Pollan’s autobiography on his first-hand experience with LSD and mushrooms are sure to interest people once more. He tells the Financial Times:
“There is a reason this book came into my life at this time,” he says. The author was turning 60, and felt the need to break mental habits, to “shake up the snow globe”: “taking the drugs and writing the book came from the same impulse: to try something new”.
Despite one bad experience smoking venom of the Sonoran Desert Frog, most of his trips were like enhanced meditations.

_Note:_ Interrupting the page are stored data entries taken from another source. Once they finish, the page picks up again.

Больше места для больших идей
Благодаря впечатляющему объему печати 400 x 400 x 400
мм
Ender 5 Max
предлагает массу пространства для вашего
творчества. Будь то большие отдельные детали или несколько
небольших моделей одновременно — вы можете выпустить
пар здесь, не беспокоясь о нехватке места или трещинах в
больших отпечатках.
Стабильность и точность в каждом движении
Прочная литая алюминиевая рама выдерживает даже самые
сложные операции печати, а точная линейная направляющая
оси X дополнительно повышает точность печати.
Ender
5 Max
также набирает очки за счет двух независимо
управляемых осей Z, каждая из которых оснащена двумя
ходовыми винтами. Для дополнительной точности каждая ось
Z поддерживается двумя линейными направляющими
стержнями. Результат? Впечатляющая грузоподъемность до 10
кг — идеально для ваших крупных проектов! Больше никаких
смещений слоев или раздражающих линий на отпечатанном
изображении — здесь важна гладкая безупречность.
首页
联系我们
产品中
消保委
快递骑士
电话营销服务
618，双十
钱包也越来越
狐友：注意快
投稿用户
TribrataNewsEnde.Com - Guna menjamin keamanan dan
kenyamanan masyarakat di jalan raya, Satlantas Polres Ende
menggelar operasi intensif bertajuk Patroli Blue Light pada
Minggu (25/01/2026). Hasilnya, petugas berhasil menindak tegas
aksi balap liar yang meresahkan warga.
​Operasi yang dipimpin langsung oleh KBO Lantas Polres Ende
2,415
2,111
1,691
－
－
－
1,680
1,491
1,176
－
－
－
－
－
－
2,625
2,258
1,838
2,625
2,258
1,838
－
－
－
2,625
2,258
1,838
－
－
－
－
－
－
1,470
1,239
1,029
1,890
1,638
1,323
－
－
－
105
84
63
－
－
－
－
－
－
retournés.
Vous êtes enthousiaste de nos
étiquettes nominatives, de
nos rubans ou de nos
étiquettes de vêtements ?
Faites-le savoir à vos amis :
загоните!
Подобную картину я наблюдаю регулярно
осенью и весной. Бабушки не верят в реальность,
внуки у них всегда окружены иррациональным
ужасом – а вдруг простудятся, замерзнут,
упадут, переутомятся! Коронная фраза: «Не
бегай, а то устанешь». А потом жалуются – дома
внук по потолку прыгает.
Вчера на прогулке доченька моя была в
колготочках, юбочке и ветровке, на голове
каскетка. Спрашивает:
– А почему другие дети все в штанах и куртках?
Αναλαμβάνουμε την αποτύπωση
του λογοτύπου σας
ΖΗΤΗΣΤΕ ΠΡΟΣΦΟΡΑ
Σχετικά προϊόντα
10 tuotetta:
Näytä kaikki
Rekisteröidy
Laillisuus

The highlight was going through “ego-dissolution”. Ego is, in many ways, the villain of Pollan’s book — a vigilant, tyrannical force that gets things done and looks after one’s interests, but is fearful and prevents “a fusion of the personal self into a larger whole”. As he writes in How to Change Your Mind, on mushrooms Pollan felt “a merging with other people, with nature . . . I realised that the ground of your ego is not the only ground on which you can stand. And that was a mind-blowing idea.” Channelling Aldous Huxley, he felt that “a door . . . opened for me on to a realm of human experience that for 60 years had been closed”.
In addition to seeking his own personal ‘reboot,’ Pollan’s other ambition was to shake up the stigma around psychedelic therapy and microdosing popularized in Silicon Valley. Keep in mind that Steve Jobs said that taking LSD was one of the “two or three most important things” he did in life.
While Pollan is not advocating for the legalization of LDS and other potent drugs, his experience suggests that their mental benefits are worthy of more research.